In other words, the very people that our nations hospitals are depending on to treat patients -doctors and nurses- are going to be placed on the same list as suspected terrorists and told that their right to travel is being restricted without due process of law. The issue of whether and when someone can be restricted in their liberty by virtue of having a dangerous communicable disease is a complicated issue. There may be times when it is justified -but it should never, under any circumstances, occur without that individual being given notice and a hearing in front of a judge. Yet, these people are apparently going to be arbitrarily placed on a no-fly list with no hearing at all.

The CDC’s response to their failure is to whine like the villain Wesley Mouch: “I need wider powers!”

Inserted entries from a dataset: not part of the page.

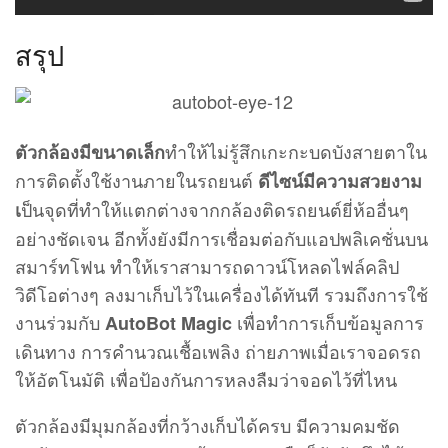
ป็นจุดที่ทำให้แตกต่างจากกล้องติดรถยนต์ยี่ห้ออื่นๆ
เ
อย่างชัดเจน อีกทั้งยังมีการเชื่อมต่อกับแอปพลิเคชั่นบน
สมาร์ทโฟน ทำให้เราสามารถดาวน์โหลดไฟล์คลิป
วิดีโอต่างๆ ลงมาเก็บไว้ในเครื่องได้ทันที รวมถึงการใช้
งานร่วมกับ
เพื่อทำการเก็บข้อมูลการ
AutoBot Magic
เดินทาง การคำนวณเชื้อเพลิง ถ่ายภาพเมื่อเราจอดรถ
ให้อัตโนมัติ เพื่อป้องกันการหลงลืมว่าจอดไว้ที่ไหน
ตัวกล้องมีมุมกล้องที่กว้างเก็บได้ครบ มีความคมชัด
ระดับ Full HD 1080p แม้ตอนกลางคืนก็ยังบันทึกได้
อย่างคมชัด สะดวกการโอนถ่ายไฟล์วิดีโอด้วยการ
ดาวน์โหลดลงมาเก็บไว้ในสมาร์ทโฟนได้ทันที ไม่ต้อง
ถอดเมมโมรี่การ์ด แต่การเชื่อมต่อกับ
AutoBot Magic
นั้น สมาร์ทโฟนจะต้องทำการเชื่อมต่อเพียงอย่างเดียว
ไม่สามารถเชื่อมต่อหูฟังหรืออุปกรณ์บลูทูธอื่นๆ พร้อม
กันได้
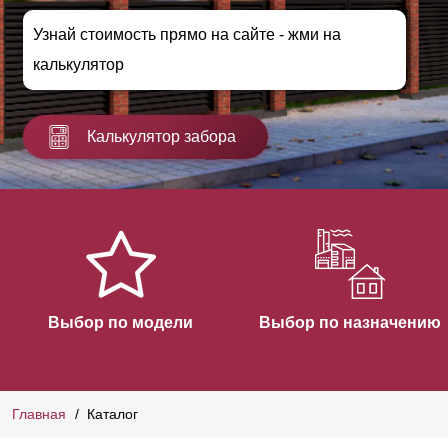
Узнай стоимость прямо на сайте - жми на
калькулятор
Калькулятор забора
Выбор по модели
Выбор по назначению
Главная
Каталог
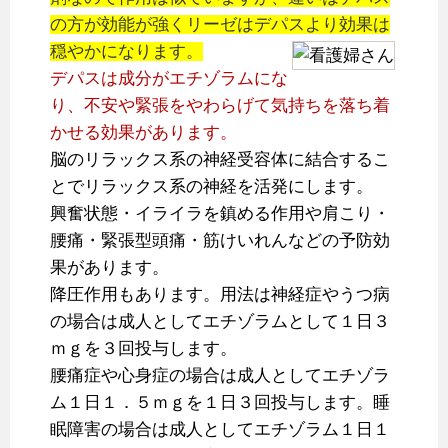
の方が効能が強くリーゼはデパスより効果は
穏やかになります。
デパスは成分がエチゾラムにな
り、不安や緊張をやわらげて気持ちを落ち着
かせる効果があります。
脳のリラックス系の神経受容体に結合するこ
とでリラックス系の神経を活発にします。
興奮状態・イライラを鎮める作用や肩こり・
腰痛・緊張型頭痛・筋けいれんなどの予防効
果があります。
降圧作用もあります。用法は神経症やうつ病
の場合は成人としてエチゾラムとして１日３
ｍｇを３回投与します。
腰痛症や心身症の場合は成人としてエチゾラ
ム１日１．５ｍｇを１日３回投与します。睡
眠障害の場合は成人としてエチゾラム１日１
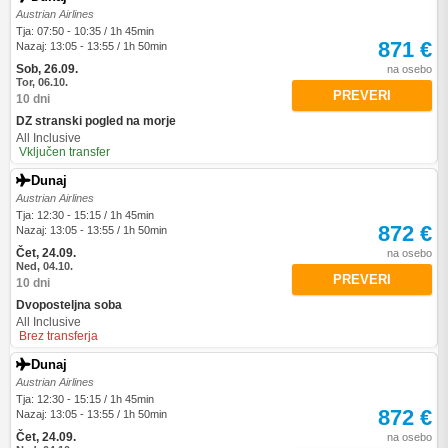
Austrian Airlines
Tja: 07:50 - 10:35 / 1h 45min
871 €
Nazaj: 13:05 - 13:55 / 1h 50min
Sob, 26.09.
na osebo
Tor, 06.10.
PREVERI
10 dni
DZ stranski pogled na morje
All Inclusive
Vključen transfer
Dunaj
Austrian Airlines
Tja: 12:30 - 15:15 / 1h 45min
872 €
Nazaj: 13:05 - 13:55 / 1h 50min
Čet, 24.09.
na osebo
Ned, 04.10.
PREVERI
10 dni
Dvoposteljna soba
All Inclusive
Brez transferja
Dunaj
Austrian Airlines
Tja: 12:30 - 15:15 / 1h 45min
872 €
Nazaj: 13:05 - 13:55 / 1h 50min
Čet, 24.09.
na osebo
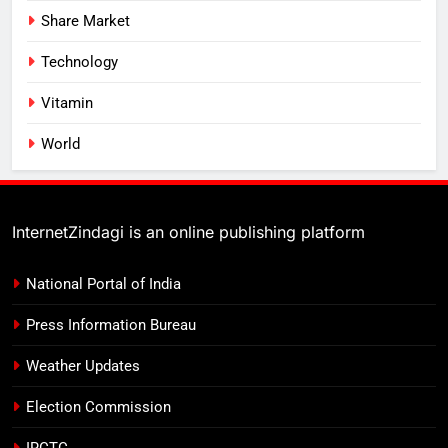
Share Market
Technology
Vitamin
World
InternetZindagi is an online publishing platform
National Portal of India
Press Information Bureau
Weather Updates
Election Commission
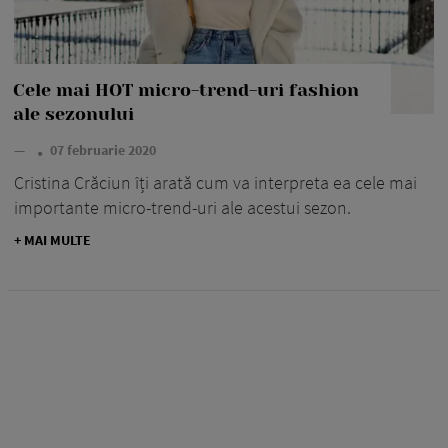
Cele mai HOT micro-trend-uri fashion
ale sezonului
—
07 februarie 2020
Cristina Crăciun îți arată cum va interpreta ea cele mai
importante micro-trend-uri ale acestui sezon.
+ MAI MULTE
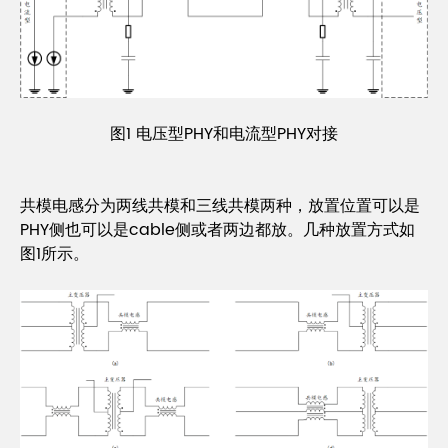
图1 电压型PHY和电流型PHY对接
共模电感分为两线共模和三线共模两种，放置位置可以是
PHY侧也可以是cable侧或者两边都放。几种放置方式如
图1所示。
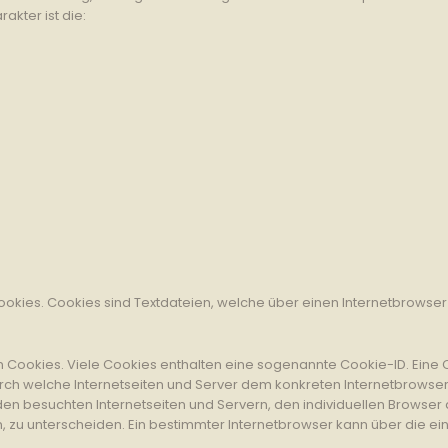
kter ist die:
ookies. Cookies sind Textdateien, welche über einen Internetbrow
 Cookies. Viele Cookies enthalten eine sogenannte Cookie-ID. Eine 
durch welche Internetseiten und Server dem konkreten Internetbrows
den besuchten Internetseiten und Servern, den individuellen Browser
, zu unterscheiden. Ein bestimmter Internetbrowser kann über die e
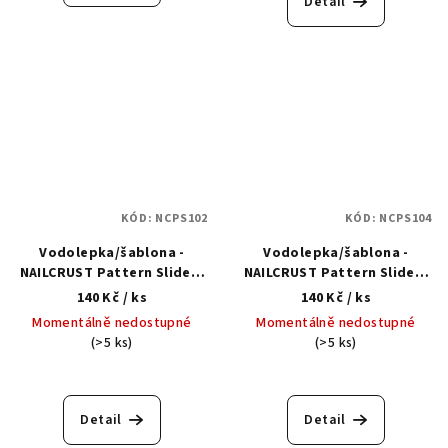
Detail
KÓD:
NCPS102
KÓD:
NCPS104
Vodolepka/šablona -
Vodolepka/šablona -
NAILCRUST Pattern Sliders
NAILCRUST Pattern Sliders
#55 Quilted Manicure
#54 Knitting Patterns
140 Kč
/ ks
140 Kč
/ ks
Momentálně nedostupné
Momentálně nedostupné
(>5 ks)
(>5 ks)
Detail
Detail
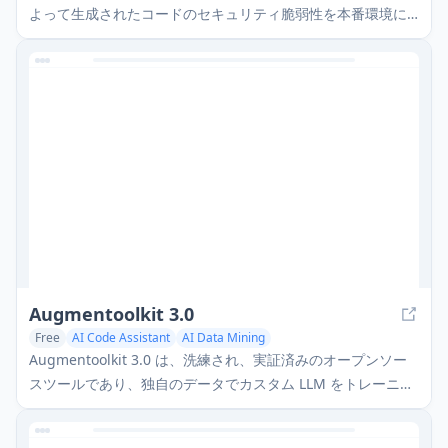
よって生成されたコードのセキュリティ脆弱性を本番環境に
到達する前に自動的に分析、特定、および修正するインテリ
ジェントなセキュリティエージェントです。
Augmentoolkit 3.0
Free
AI Code Assistant
AI Data Mining
Augmentoolkit 3.0 は、洗練され、実証済みのオープンソー
スツールであり、独自のデータでカスタム LLM をトレーニン
グするためのドメインエキスパートデータセットを作成しま
す。直感的なインターフェース、オフライン機能、自動デー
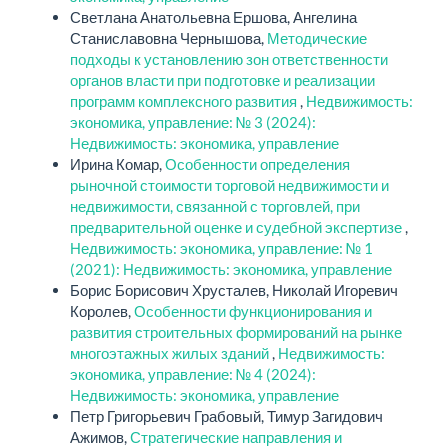
Светлана Анатольевна Ершова, Ангелина
Станиславовна Чернышова,
Методические
подходы к установлению зон ответственности
органов власти при подготовке и реализации
программ комплексного развития
,
Недвижимость:
экономика, управление: № 3 (2024):
Недвижимость: экономика, управление
Ирина Комар,
Особенности определения
рыночной стоимости торговой недвижимости и
недвижимости, связанной с торговлей, при
предварительной оценке и судебной экспертизе
,
Недвижимость: экономика, управление: № 1
(2021): Недвижимость: экономика, управление
Борис Борисович Хрусталев, Николай Игоревич
Королев,
Особенности функционирования и
развития строительных формирований на рынке
многоэтажных жилых зданий
,
Недвижимость:
экономика, управление: № 4 (2024):
Недвижимость: экономика, управление
Петр Григорьевич Грабовый, Тимур Загидович
Ажимов,
Стратегические направления и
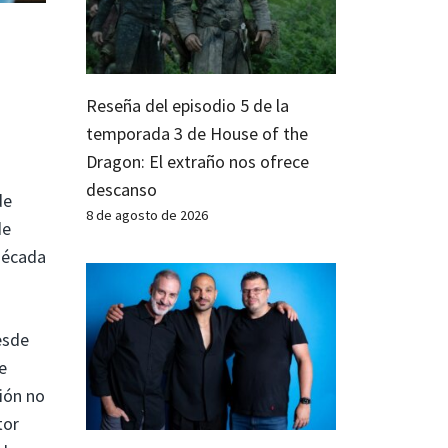
Reseña del episodio 5 de la
temporada 3 de House of the
Dragon: El extraño nos ofrece
descanso
de
8 de agosto de 2026
de
década
esde
e
ión no
tor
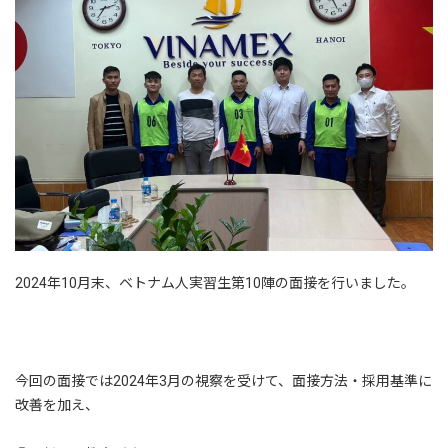
2024年10月末、ベトナム人実習生第10陣の面接を行いました。
今回の面接では2024年3月の視察を受けて、面接方法・採用基準に
改善を加え、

This is the essential problem with all government. Government sets rules that are (ultimately) enforced by the barrel of a gun. The CDC bureaucrats only act if there is a rule telling them to act -which is as it should be. So, its no surprise that when this nurse was under the temperature threshold for their no-fly rule, no one at the CDC was going to “stick their neck out” and recommend that she not fly. A bureaucracy doesn’t reward incentive by its employees like a for-profit business -so there would only be “downside” if a CDC employee took initiative. Now the CDC response is to claim they need arbitrary power to put people on a no-fly list without due process of law. The real solution is to recognize that “government funded science” is a contradiction in terms, and end the CDC and income taxes so that private individuals can voluntarily work towards real solutions to the world’s problems.